Я посмотрела на Зухру, которая, как часовой, стояла возле заветного свертка и не шевелилась.
— Подойди, хатун, — я просунула пальцы все в тот же мешочек на запястье, и достала оттуда три золотые монеты, — возьми. Это тебе за верную службу.
Девушка присела в реверансе и поспешила спрятать монеты в карман своего кафтана.
— И смотри — никому ни слова о том, что ты здесь слышала.
— Вы можете мне доверять, госпожа.
Я жестом отпустила девушку и, оставшись наедине с кападжи, присела на кресло.
— Как мне тебя отблагодарить, Первиз-бей? Ты столько делаешь для меня.
— Зулейка называет вас сестрой. Я не могу иначе.
— Что ж, если тебе будет что-то нужно — ты всегда можешь обратиться ко мне.
— Спасибо, госпожа, я очень ценю вашу дружбу.

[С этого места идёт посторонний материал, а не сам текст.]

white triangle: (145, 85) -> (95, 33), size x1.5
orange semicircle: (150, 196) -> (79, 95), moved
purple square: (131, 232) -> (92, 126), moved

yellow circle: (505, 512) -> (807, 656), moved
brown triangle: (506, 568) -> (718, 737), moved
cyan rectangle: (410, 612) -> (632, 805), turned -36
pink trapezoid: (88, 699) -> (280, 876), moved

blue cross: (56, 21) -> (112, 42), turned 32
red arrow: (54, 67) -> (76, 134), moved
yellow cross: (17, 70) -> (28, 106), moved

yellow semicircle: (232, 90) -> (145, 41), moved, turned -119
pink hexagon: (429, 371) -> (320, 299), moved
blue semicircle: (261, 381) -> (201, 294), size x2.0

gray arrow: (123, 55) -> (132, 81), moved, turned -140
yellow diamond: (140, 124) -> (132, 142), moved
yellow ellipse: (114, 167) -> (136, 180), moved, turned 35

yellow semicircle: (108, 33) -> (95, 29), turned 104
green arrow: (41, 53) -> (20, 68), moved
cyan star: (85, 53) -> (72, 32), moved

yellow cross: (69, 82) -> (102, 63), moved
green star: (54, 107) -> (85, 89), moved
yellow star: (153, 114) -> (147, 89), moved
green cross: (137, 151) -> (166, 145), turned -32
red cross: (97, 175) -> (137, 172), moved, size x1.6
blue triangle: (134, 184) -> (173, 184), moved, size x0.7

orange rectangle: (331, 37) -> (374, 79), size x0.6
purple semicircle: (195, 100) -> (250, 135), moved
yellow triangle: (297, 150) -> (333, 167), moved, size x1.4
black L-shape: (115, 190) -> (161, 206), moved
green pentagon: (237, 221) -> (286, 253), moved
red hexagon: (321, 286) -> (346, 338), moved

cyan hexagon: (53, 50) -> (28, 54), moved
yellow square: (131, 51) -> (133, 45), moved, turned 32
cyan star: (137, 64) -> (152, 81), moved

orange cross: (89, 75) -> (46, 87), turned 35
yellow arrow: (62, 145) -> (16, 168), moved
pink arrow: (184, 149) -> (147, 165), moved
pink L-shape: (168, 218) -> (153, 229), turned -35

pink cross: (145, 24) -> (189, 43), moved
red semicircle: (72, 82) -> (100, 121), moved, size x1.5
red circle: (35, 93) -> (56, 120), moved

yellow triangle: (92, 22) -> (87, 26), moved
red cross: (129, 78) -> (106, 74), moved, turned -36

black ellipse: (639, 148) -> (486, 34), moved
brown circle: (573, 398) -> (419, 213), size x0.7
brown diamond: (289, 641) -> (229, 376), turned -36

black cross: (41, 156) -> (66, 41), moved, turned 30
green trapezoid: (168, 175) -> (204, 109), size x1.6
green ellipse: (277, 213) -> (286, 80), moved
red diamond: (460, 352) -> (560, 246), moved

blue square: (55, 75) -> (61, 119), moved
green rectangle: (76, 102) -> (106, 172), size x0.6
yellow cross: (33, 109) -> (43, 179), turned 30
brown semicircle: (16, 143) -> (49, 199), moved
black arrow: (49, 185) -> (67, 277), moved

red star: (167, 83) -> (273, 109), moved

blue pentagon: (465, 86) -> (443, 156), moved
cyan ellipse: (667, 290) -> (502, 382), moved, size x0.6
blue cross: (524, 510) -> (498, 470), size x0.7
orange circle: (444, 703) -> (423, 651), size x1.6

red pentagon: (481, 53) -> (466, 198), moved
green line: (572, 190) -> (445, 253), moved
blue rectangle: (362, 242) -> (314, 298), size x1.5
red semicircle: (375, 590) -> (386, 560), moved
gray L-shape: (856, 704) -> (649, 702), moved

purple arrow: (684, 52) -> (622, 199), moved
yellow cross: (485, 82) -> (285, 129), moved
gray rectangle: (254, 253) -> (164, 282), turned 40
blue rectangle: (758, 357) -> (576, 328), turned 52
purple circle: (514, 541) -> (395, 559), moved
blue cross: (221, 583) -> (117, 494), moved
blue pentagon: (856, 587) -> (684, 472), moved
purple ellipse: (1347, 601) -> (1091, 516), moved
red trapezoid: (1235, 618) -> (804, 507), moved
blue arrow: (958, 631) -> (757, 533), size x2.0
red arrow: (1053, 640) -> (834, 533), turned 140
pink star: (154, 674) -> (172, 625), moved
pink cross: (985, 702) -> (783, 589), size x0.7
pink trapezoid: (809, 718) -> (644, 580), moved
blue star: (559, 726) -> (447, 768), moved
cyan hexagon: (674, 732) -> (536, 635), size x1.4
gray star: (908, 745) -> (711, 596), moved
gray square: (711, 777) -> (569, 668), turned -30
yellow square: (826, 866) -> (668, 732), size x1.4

Я поднялась, чтобы уйти, но он остановил меня.
— Постойте, у меня для вас есть еще одна новость.
Я удивленно выгнула брови.
— Сегодня наш падишах своим указом даровал вам свободу. Вы больше не рабыня. Думаю, в ближайшие дни он назначит дату свадьбы.
Я не могла сдержать радости, рвущейся из глубин моей души. Он все-таки сдержал слово. В эту минуту я забыла все плохое, что случилось со мной в этом месте. Воображение рисовало картины счастливого будущего с любимым мужчиной и нашими детьми. Я подлетела к кападжи, обхватила руками его гладко выбритое лицо и смачно расцеловала в обе щеки.
— Не беспокойся, — сказала я ему, видя, как он густо покраснел и замешкался, — Зулейка не заревнует, — и со смехом вылетела в коридор.